- [What to produce]
Some entries follow. Reproduce exactly the lines starting at the one with "los anuncios, ofrecer" and stopping after the one with "ies con fines".

- [Dataset records]
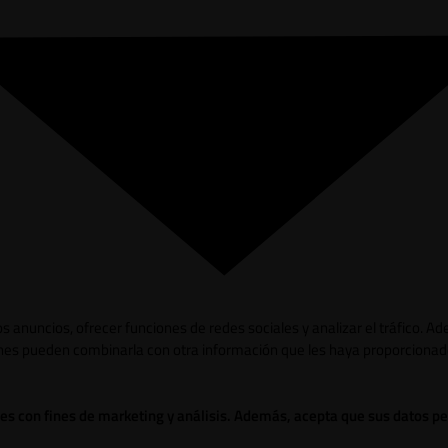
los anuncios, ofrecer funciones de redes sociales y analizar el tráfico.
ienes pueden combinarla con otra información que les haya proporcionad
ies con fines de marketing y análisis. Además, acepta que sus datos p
==
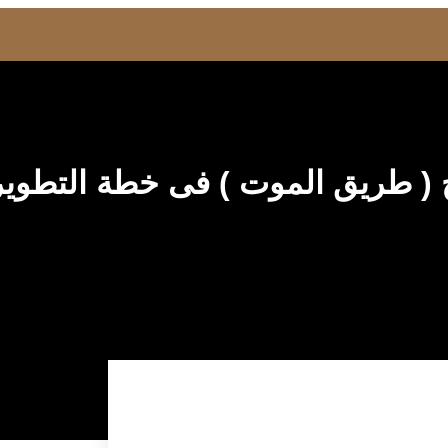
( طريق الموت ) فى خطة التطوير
---
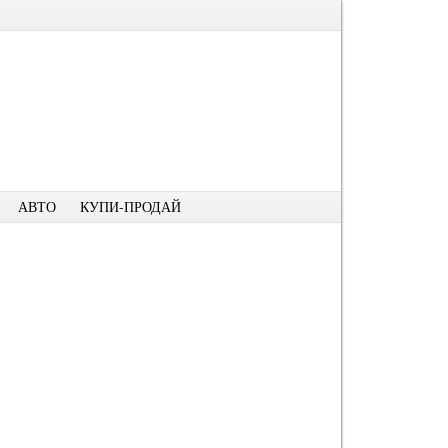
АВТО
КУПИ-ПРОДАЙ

- [Result of the exercise]
los anuncios, ofrecer funciones de redes sociales y analizar el tráfico.
ienes pueden combinarla con otra información que les haya proporcionad
ies con fines de marketing y análisis. Además, acepta que sus datos p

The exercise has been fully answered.